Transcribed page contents
# # # #

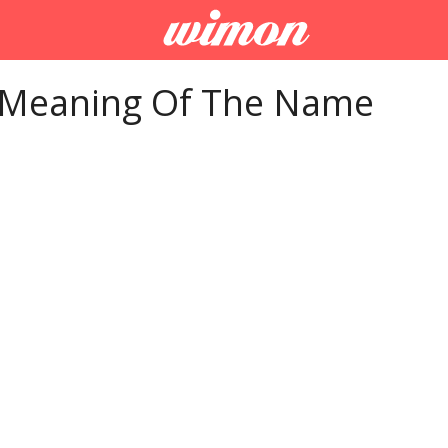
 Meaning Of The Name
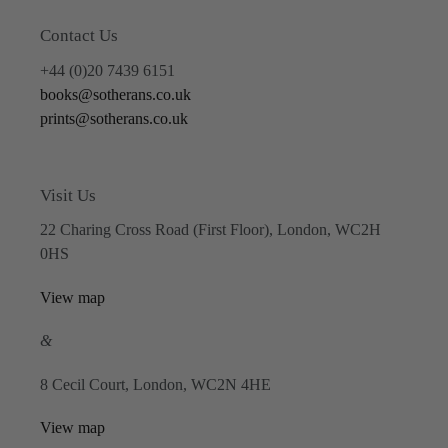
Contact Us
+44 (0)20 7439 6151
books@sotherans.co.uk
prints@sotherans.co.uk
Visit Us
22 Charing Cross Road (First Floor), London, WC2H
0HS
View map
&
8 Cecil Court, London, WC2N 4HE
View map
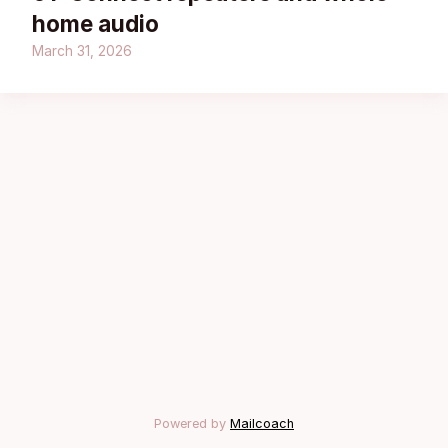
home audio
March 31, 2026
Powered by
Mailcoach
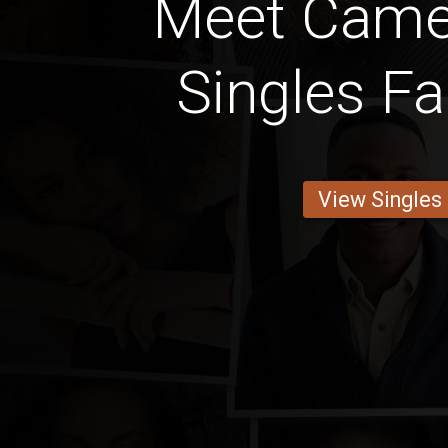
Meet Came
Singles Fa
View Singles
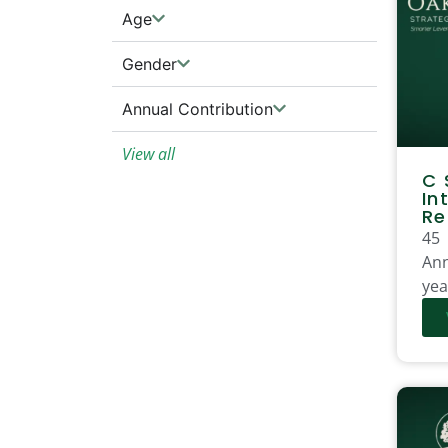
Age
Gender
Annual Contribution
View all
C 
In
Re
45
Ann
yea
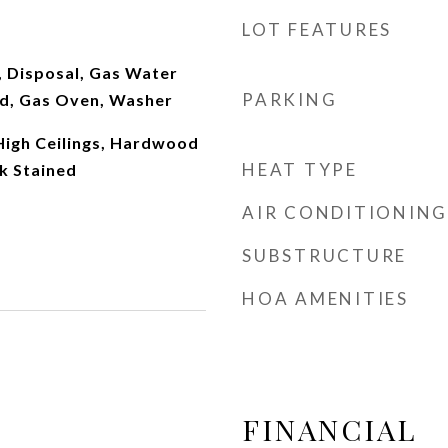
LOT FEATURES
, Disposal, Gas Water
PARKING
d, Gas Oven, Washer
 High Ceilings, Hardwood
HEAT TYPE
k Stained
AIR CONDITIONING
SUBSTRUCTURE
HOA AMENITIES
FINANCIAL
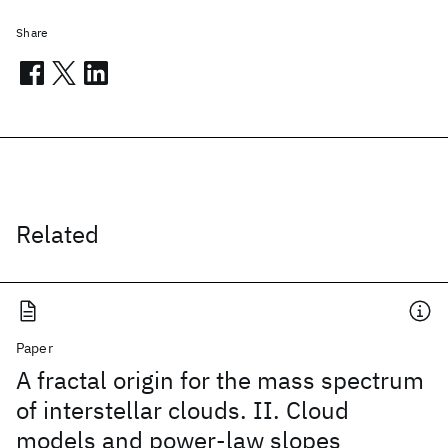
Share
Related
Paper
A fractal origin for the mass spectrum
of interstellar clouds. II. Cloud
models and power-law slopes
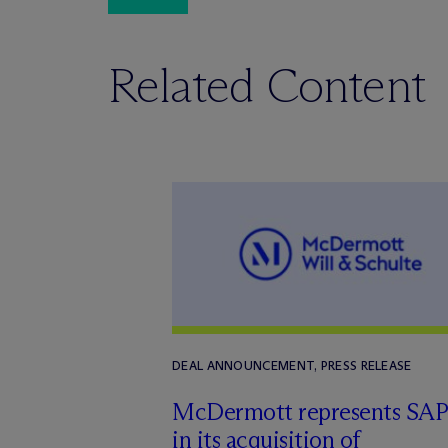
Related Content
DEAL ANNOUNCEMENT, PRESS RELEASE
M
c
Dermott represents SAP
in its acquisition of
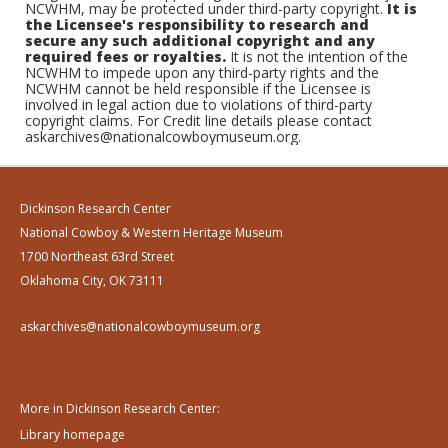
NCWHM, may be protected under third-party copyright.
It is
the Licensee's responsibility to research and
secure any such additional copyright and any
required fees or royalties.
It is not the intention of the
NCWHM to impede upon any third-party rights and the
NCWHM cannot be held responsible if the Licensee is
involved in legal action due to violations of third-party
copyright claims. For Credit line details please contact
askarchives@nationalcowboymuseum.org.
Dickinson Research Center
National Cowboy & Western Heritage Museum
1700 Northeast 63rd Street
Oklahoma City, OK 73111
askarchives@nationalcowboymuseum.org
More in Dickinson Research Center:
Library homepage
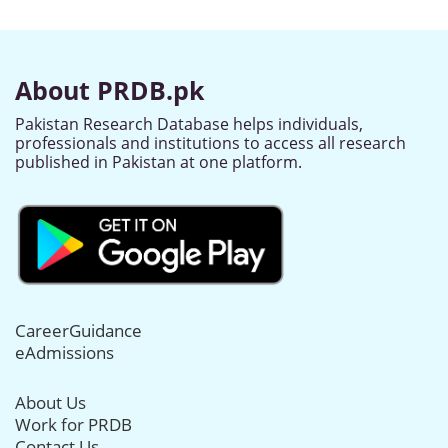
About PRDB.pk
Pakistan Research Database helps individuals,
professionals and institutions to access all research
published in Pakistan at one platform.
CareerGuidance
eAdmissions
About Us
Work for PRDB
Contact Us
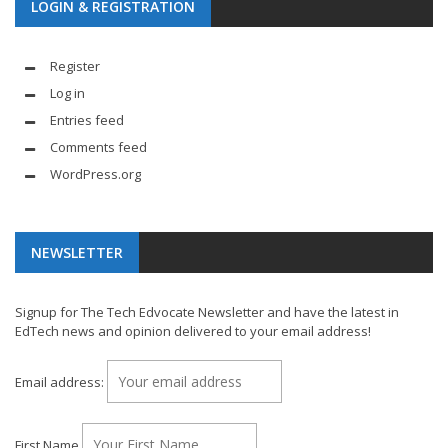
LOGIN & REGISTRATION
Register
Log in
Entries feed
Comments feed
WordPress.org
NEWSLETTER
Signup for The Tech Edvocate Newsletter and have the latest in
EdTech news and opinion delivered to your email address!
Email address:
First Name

# # # #

#### [Your goal]
For each line of the data that includes the word "address", return a copy of it.

#### [Expected answer]
EdTech news and opinion delivered to your email address!
Email address:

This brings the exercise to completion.